Back in 1977, my father was posted to London. He sent us eloquent letters describing the beauty of a city enjoying one of its finest Summers. My sister and I were completing our O and A levels respectively so as to be able to get into good schools. I was not considered smart enough to do Eng Lit and so had to settle for a special paper in English language designed for non-first language candidates. I still only managed to get a 'B' despite private coaching. 

It was at this time that Mum made me read 'Passage to England'. It made little impression on me- other than confirming in me a fanatical hatred of English literature- but there was one golden passage in it. Indeed, it was for the sake of finding that passage that I took the trouble today to skim through Nirad's worst book.

Here it is- 

The odd thing here is that Nirad's description of the behavior of the Indian men he met in bus queues in Delhi is very similar to what he observes in the English cat. On seeing a small, very learned looking, Bengali gentleman, elderly Indian men become terribly loquacious.

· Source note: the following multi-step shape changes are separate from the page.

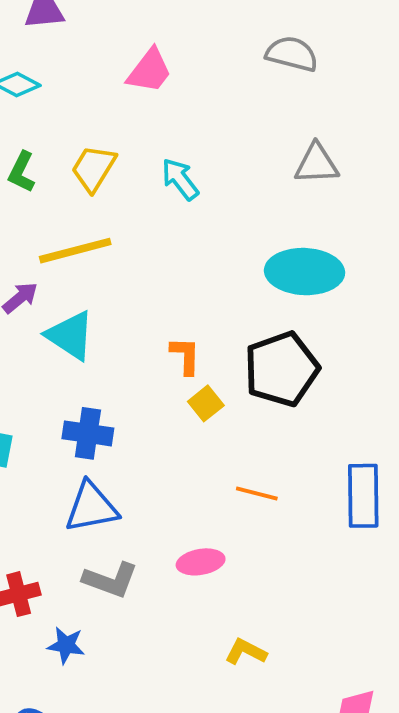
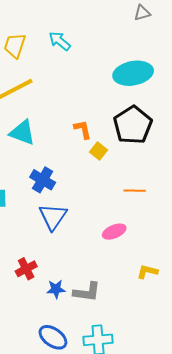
gray triangle: (317, 164) -> (142, 13), moved, size x0.7
blue cross: (88, 433) -> (43, 180), turned 35
blue triangle: (91, 507) -> (53, 217), turned -32
gray L-shape: (110, 580) -> (87, 292), moved

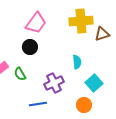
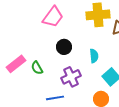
black circle: (30, 47) -> (64, 47), moved

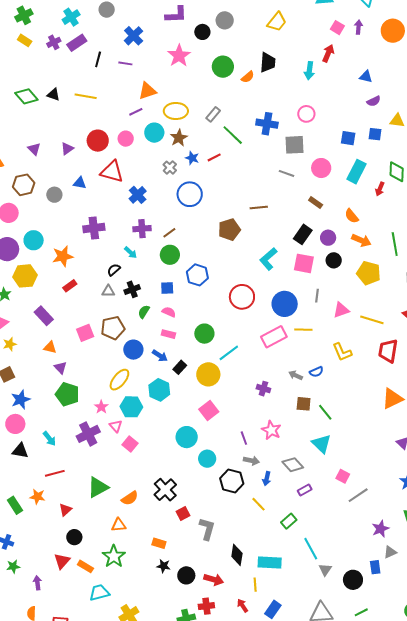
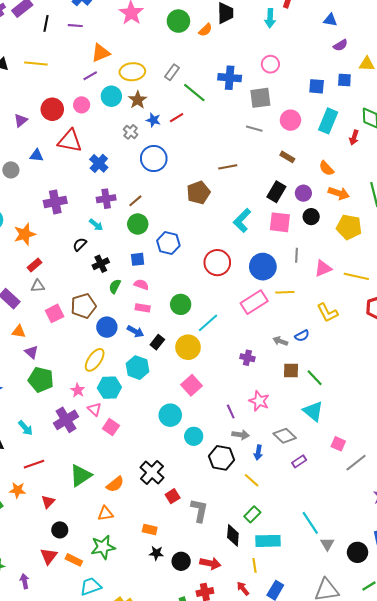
gray triangle: (108, 291) -> (38, 286), moved
green rectangle: (289, 521) -> (252, 514), moved
green star: (114, 556) -> (103, 547), turned 30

They inform him about all the members of their family and the details of the legal case they have come to Delhi to fight. They want to send him mangoes from their own orchard but he is able to escape in time.

But there's another side to this. A man on a bus tries to pull the Bhagvad Gita Nirad is reading out of his hands. Nirad resists. The man says 'But this is a Holy Book! If you don't want to give it, then I want nothing to do with it!' Nirad says he is made to feel a pariah. 

Obviously, for a Hindu, the sudden realization that you are in fact a pariah has an immediate soteriological effect. The scales fall from your eyes. You repent your delusive egotism. Salvation has come to you on the DTC bus. However, what is even better is if a cat suddenly jumps through your window and starts playing with your computer mouse. Enough with the bile-filled blogging! Go find something tasty to offer this English incarnation of Shashti Devi. Don't try to compete with a Bengali bhuddijivi in uttering encomiums upon the Anglo Saxon cat. Your passage to England will forever remain incomplete.